However, none of the women acknowledge the reason for these restrictions on their luxury purchases: the war in Ukraine. And none of them mention the nationality-based discrimination underlying the Russian attack on Ukrainians. As millions of Ukrainian women flee with barely any clothes on their backs, mourning the loss of their homes, their lands and their deceased loved ones, these Russian fashionistas rage against a luxury company’s attempts to restrict the carrying of chic handbags.
There is irony in the particular brand that sparked all this Instagram outrage. While the house of Chanel was born in France, it has come to represent a generalized European luxury and elegance. And so, destroying a Chanel bag in the name of Mother Russia is, in a sense, a symbol of destroying Europe itself.
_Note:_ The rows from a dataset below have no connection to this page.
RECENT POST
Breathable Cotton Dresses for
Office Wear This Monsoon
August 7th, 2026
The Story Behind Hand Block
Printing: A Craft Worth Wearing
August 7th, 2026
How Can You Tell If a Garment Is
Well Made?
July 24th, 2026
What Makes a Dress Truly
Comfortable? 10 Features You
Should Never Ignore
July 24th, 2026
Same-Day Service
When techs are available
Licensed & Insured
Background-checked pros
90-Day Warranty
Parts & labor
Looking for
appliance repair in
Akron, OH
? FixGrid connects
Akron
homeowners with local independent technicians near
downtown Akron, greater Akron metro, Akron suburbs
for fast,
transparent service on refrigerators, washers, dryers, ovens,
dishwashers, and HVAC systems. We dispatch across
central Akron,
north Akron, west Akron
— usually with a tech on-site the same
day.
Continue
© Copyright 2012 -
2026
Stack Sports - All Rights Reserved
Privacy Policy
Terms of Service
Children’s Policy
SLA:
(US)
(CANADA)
Chanel also has a particularly deep but little-known connection to Russia, especially pre-revolutionary, imperial Russia. Coco Chanel’s collaboration with an exiled Romanov king, Grand Duke Dmitri, a cousin of Tsar Nicholas II, had a profound influence on her aesthetic during the early 1920s. Chanel No. 5, the cornerstone of the entire brand, was created by Ernst Beaux, former perfumer of the Tsars (to whom Dmitri introduced Chanel). Her famous costume jewelry – the ropes of pearls, the Byzantine crosses – were inspired by Russian imperial jewels.
Chanel even hired Duke Dmitri’s sister, Grand Duchess Marie, to create Russian embroidery patterns for textiles. To this day, many design elements considered quintessential Chanel descend from Imperial Russian motifs. Attacking Chanel’s house as anti-Russian is ignoring the company’s longstanding Russian connections, just as Russians attacking Ukrainians as traitors ignore the deep, often familial connections between the two groups.
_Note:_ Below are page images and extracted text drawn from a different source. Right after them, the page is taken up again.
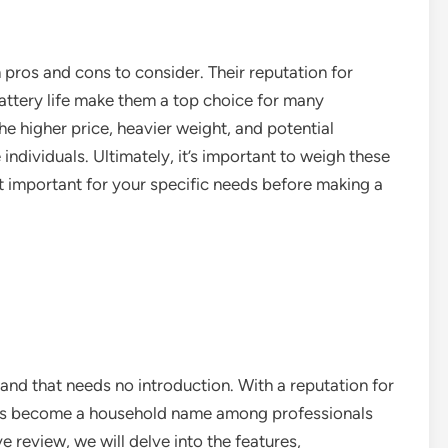
 pros and cons to consider. Their reputation for
battery life make them a top choice for many
e higher price, heavier weight, and potential
dividuals. Ultimately, it’s important to weigh these
 important for your specific needs before making a
rand that needs no introduction. With a reputation for
has become a household name among professionals
e review, we will delve into the features,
The final ironic twist is that Vladimir Putin’s war seems to have sprung from his fantasy to restore Russia’s imperial past — and in recent days become the czar of an expanded empire — but few luxury brands contain as much Russian imperial nostalgia as Chanel. .
Perhaps for rich and glamorous Russian women like these influencers, not being able to fully use their handbags is discrimination. Maybe that was just what drove them to make these angry videos. But consciously or not, their performances capitalized on many of the deepest issues at stake in the current war started by their country.
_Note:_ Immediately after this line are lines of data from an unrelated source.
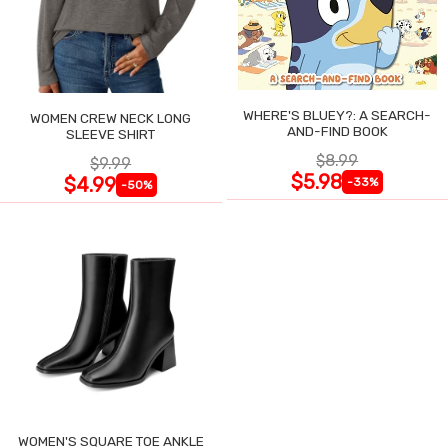
WHERE'S BLUEY?: A SEARCH-
WOMEN CREW NECK LONG
AND-FIND BOOK
SLEEVE SHIRT
$8.99
$9.99
$5.98
$4.99
-33%
-50%
WOMEN'S SQUARE TOE ANKLE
Fashion cannot be separated from the grim realities and serious politics of the world. On the contrary, fashion and the events it evokes function as a kind of symptomatic dreamscape, a screen on which society projects and plays its greatest fears and unrest. When you see these members of the Russian elite tearing apart their precious handbags and straining to drive sharp knives through thick leather – which, after all, is the skin of once-living creatures – it’s hard to miss the analogy with the catastrophe that unfolding in Ukraine. And it’s hard not to wince.